If you don't want to join a gym find an all over bodyweight workout on YouTube and do it a few times a week.

Couple this with 5 x 30 second sprints with 3 minutes rest in between 3 days a week and watch it drop off!

I'm a soccer player in the USA and lost 10lbs before pre season doing just this!


----------



## ITHAQVA (Feb 20, 2011)

magpieV6 said:


> Hey peeps, little bit of my background. Up until September last year I worked as an aircraft engineer, which mainly meant standing at an engine! I'm happy with my bf so maybe I got a little comfy too. I now work at a garage as a valeter 3 days a week.
> 
> Now, I have a crap metabolism but I don't eat alot of crap foods, but I do like a good drink which is one of the major contributes to my wobbly bits!
> 
> ...


PM me your email address Magpie, I'll send you a book that I have found to be awesome! Read the whole thing, it explains in plain English what is required to lose fat not just weight.

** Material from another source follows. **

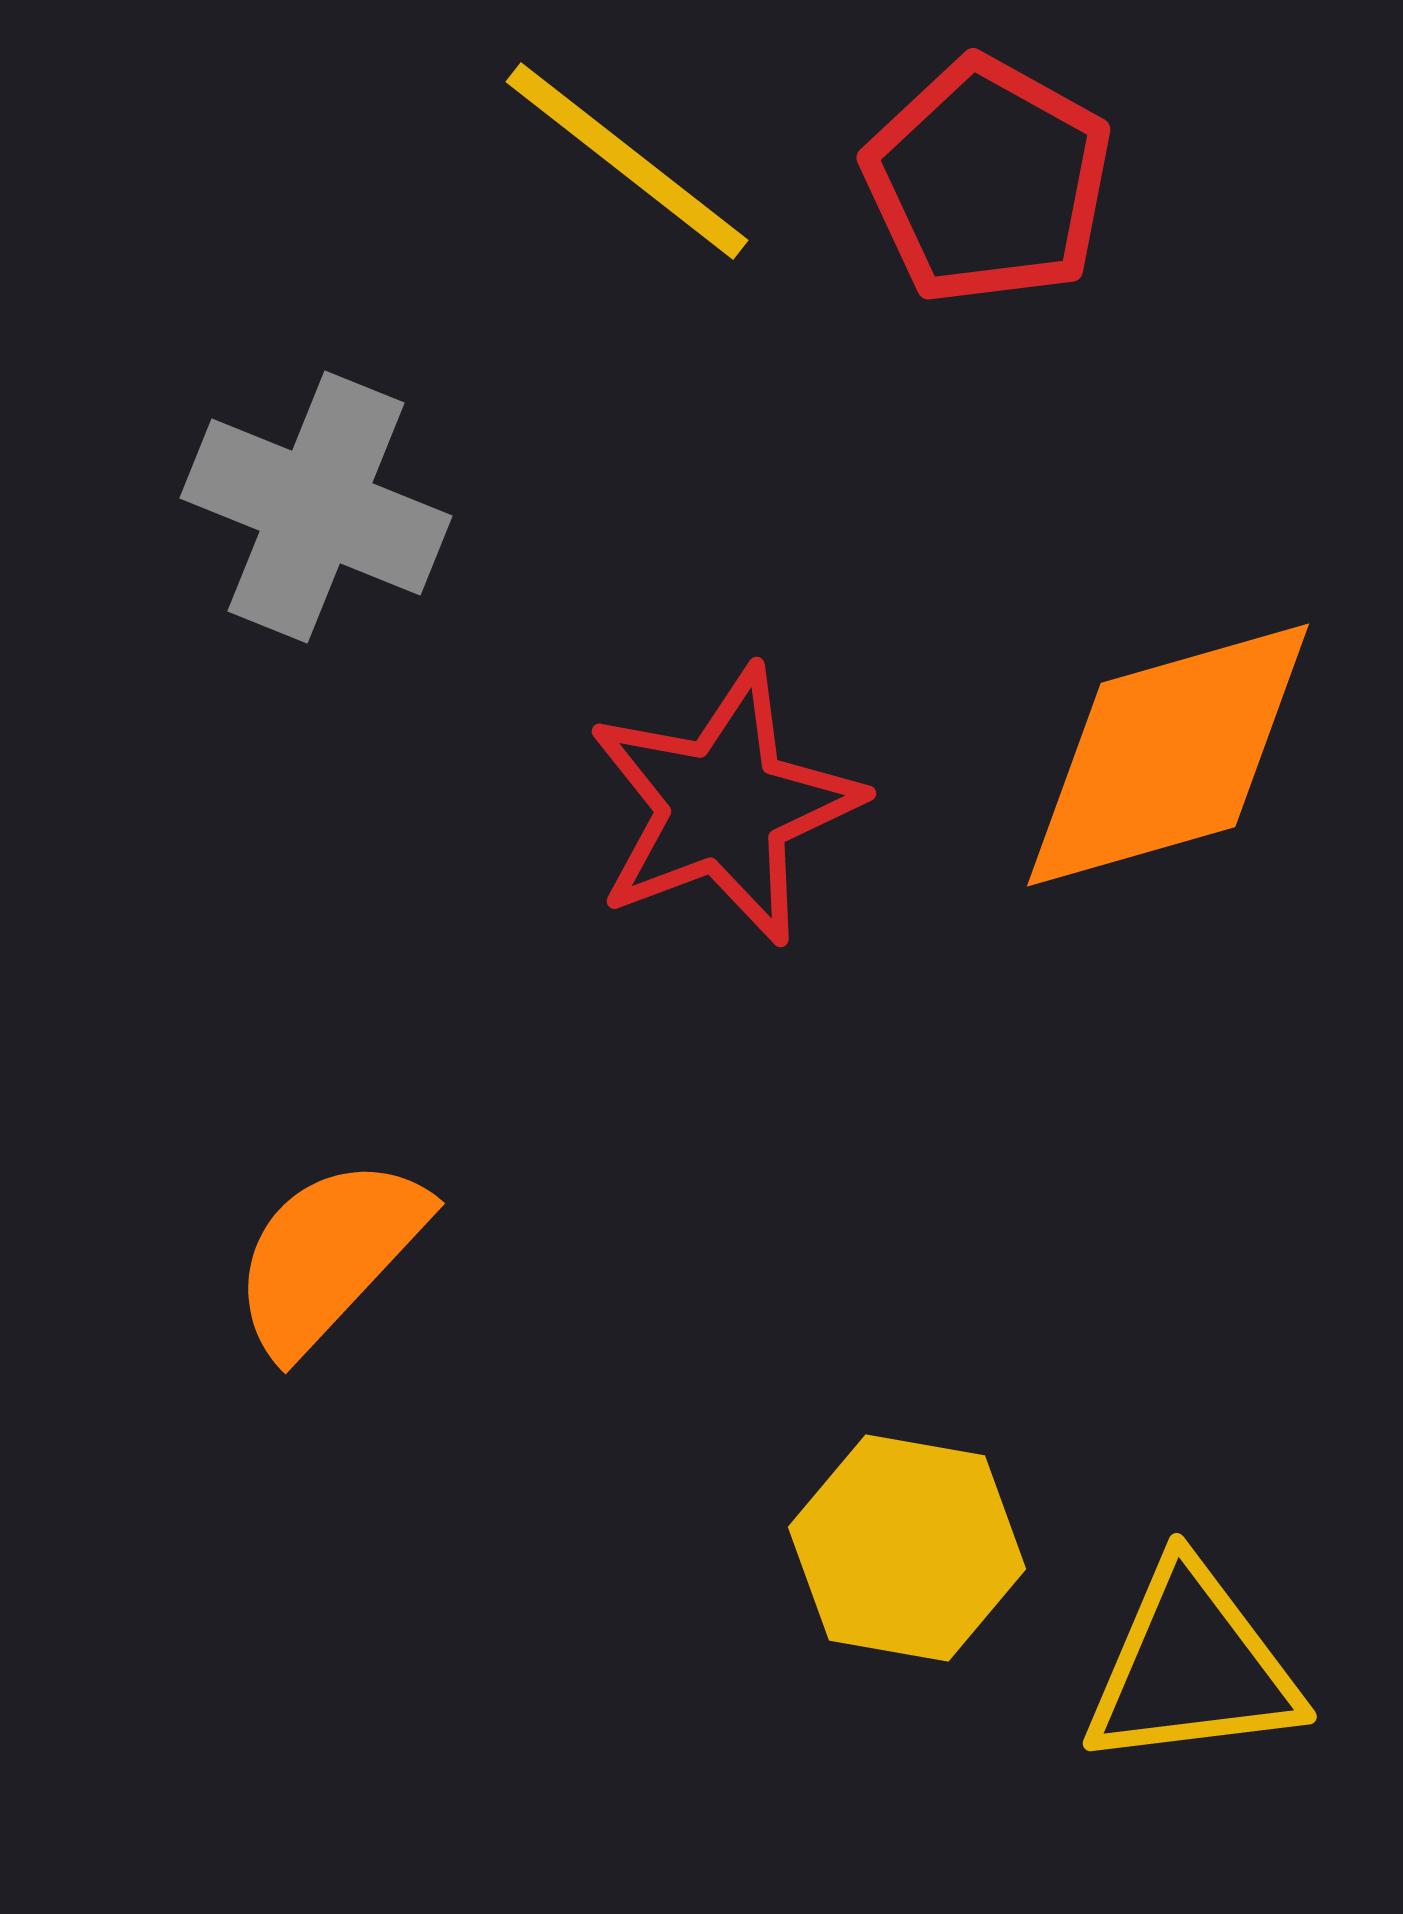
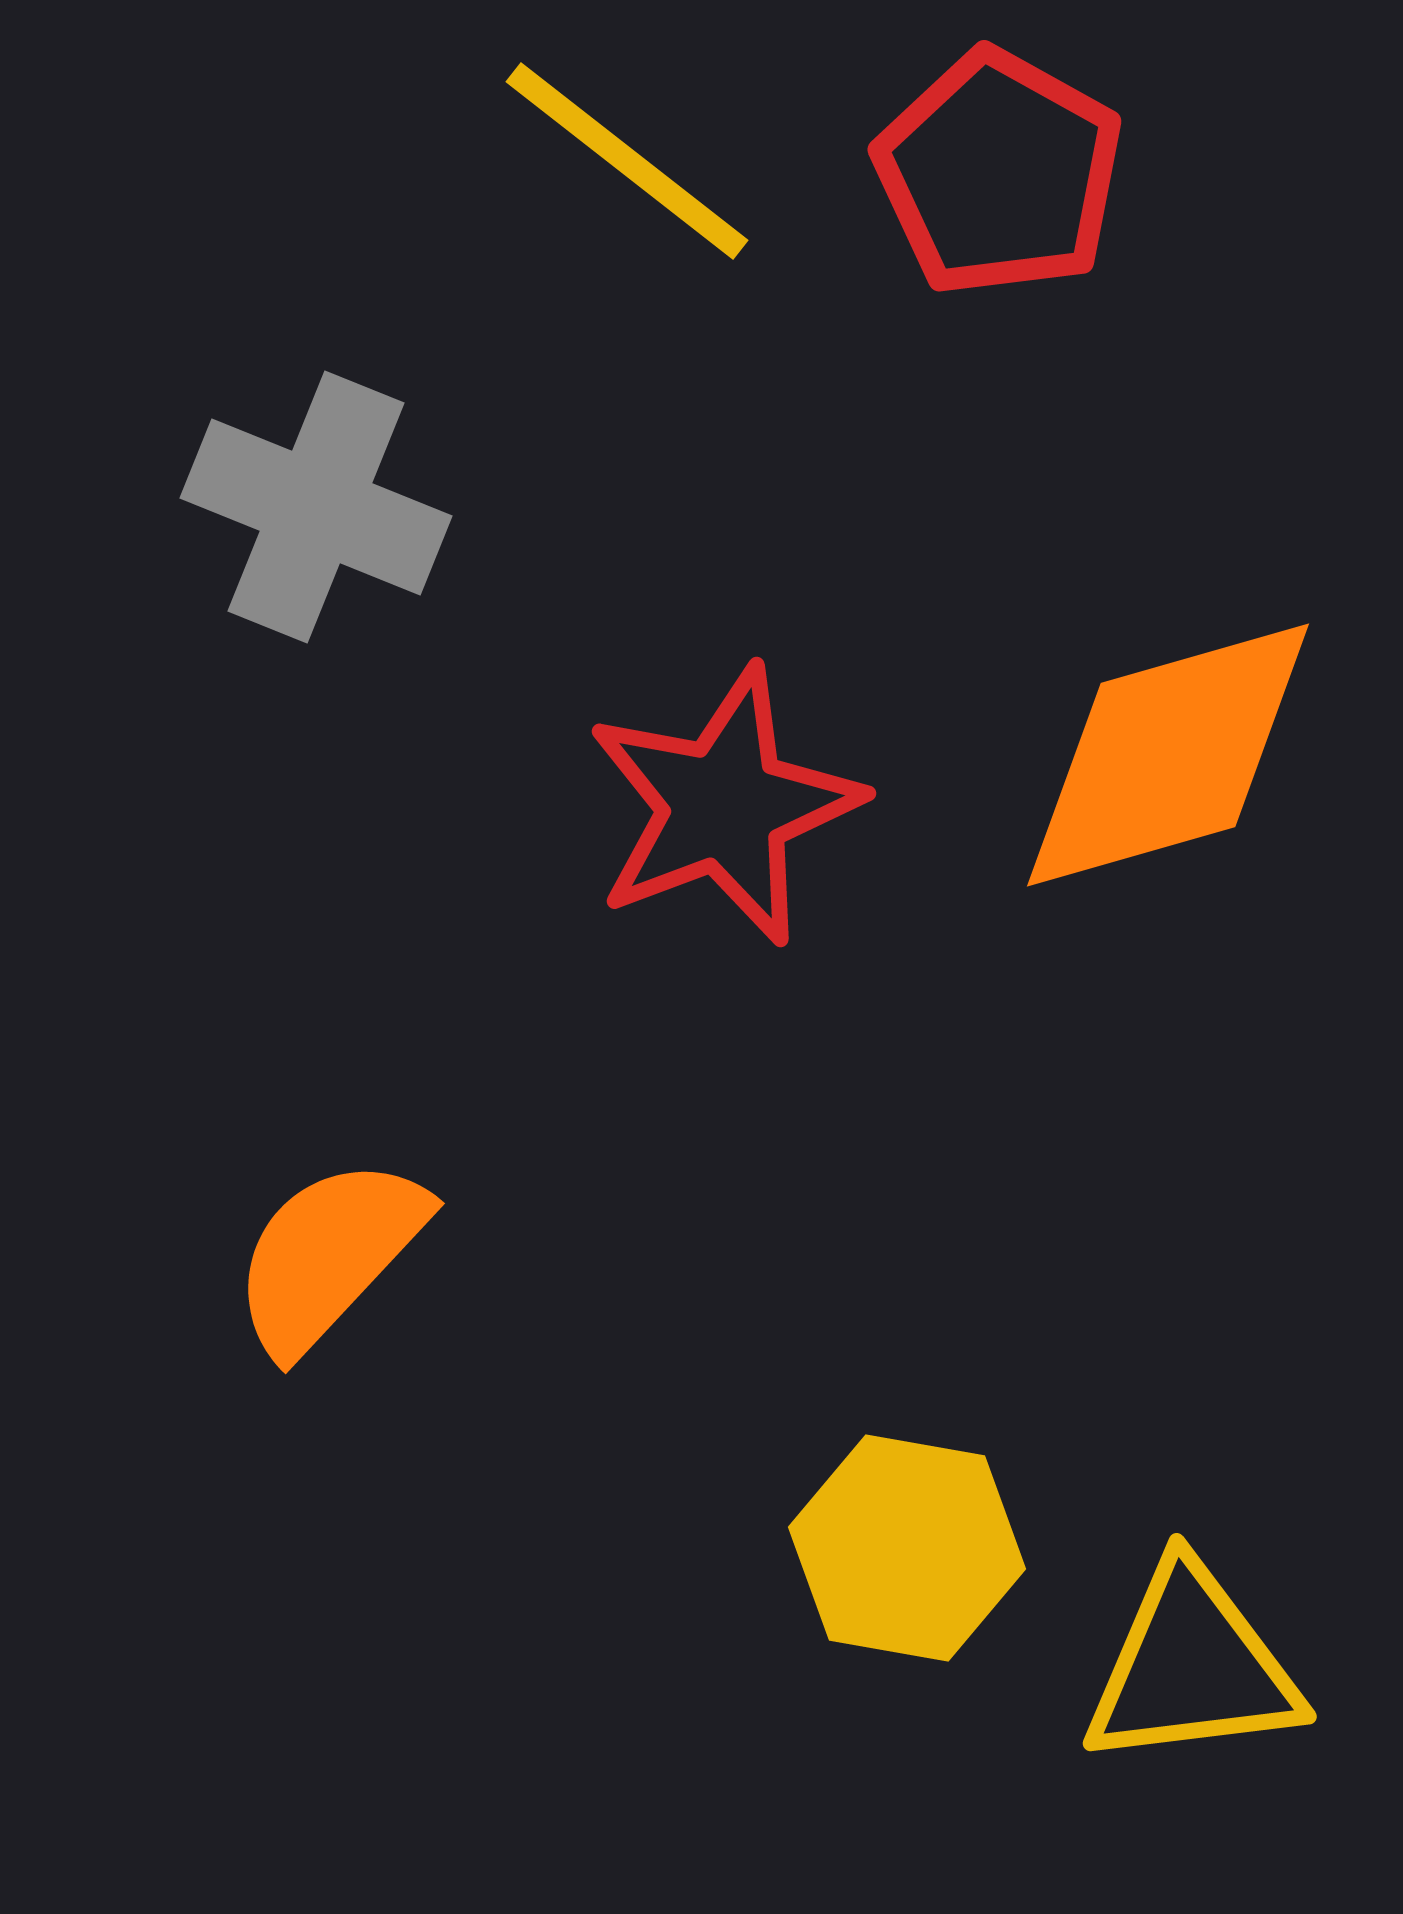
red pentagon: moved 11 px right, 8 px up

Although the book states fast loss can occur without exercise I would at least do some cardio 3 times a week, great free home workouts - http://www.fitnessblender.com/

And yes I'm biased, I would recommend you partake in doing some progressive weight training, but its optional (Depends on what you want your body to look like)

What do you want to look like? This will decide how you train :thumb:


----------



## Bod42 (Jun 4, 2009)

Doug can you flick me that eBook to please mate


----------



## ITHAQVA (Feb 20, 2011)

Bod42 said:


> Doug can you flick me that eBook to please mate


Okee dokee James


----------



## colarado red (Jun 5, 2008)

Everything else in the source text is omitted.